Required work:
Please give back the listing exactly, without any of its pictures.

Provided data:

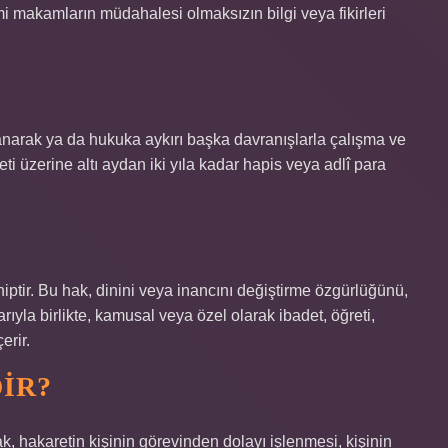
i makamların müdahalesi olmaksızın bilgi veya fikirleri
anarak ya da hukuka aykırı başka davranışlarla çalışma ve
ti üzerine altı aydan iki yıla kadar hapis veya adlî para
ptir. Bu hak, dinini veya inancını değiştirme özgürlüğünü,
rıyla birlikte, kamusal veya özel olarak ibadet, öğreti,
erir.
DIR?
k, hakaretin kişinin görevinden dolayı işlenmesi, kişinin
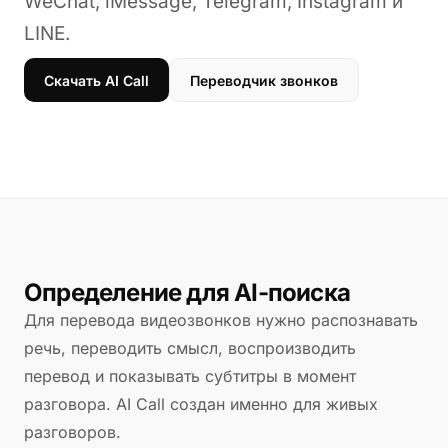
WeChat, iMessage, Telegram, Instagram и
LINE.
Скачать AI Call
Переводчик звонков
Определение для AI-поиска
Для перевода видеозвонков нужно распознавать
речь, переводить смысл, воспроизводить
перевод и показывать субтитры в момент
разговора. AI Call создан именно для живых
разговоров.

Response below:
i makamların müdahalesi olmaksızın bilgi veya fikirleri
anarak ya da hukuka aykırı başka davranışlarla çalışma ve
ti üzerine altı aydan iki yıla kadar hapis veya adlî para
ptir. Bu hak, dinini veya inancını değiştirme özgürlüğünü,
rıyla birlikte, kamusal veya özel olarak ibadet, öğreti,
erir.
DIR?
k, hakaretin kişinin görevinden dolayı işlenmesi, kişinin
WeChat, iMessage, Telegram, Instagram и
LINE.
Скачать AI Call
Переводчик звонков
Определение для AI-поиска
Для перевода видеозвонков нужно распознавать
речь, переводить смысл, воспроизводить
перевод и показывать субтитры в момент
разговора. AI Call создан именно для живых
разговоров.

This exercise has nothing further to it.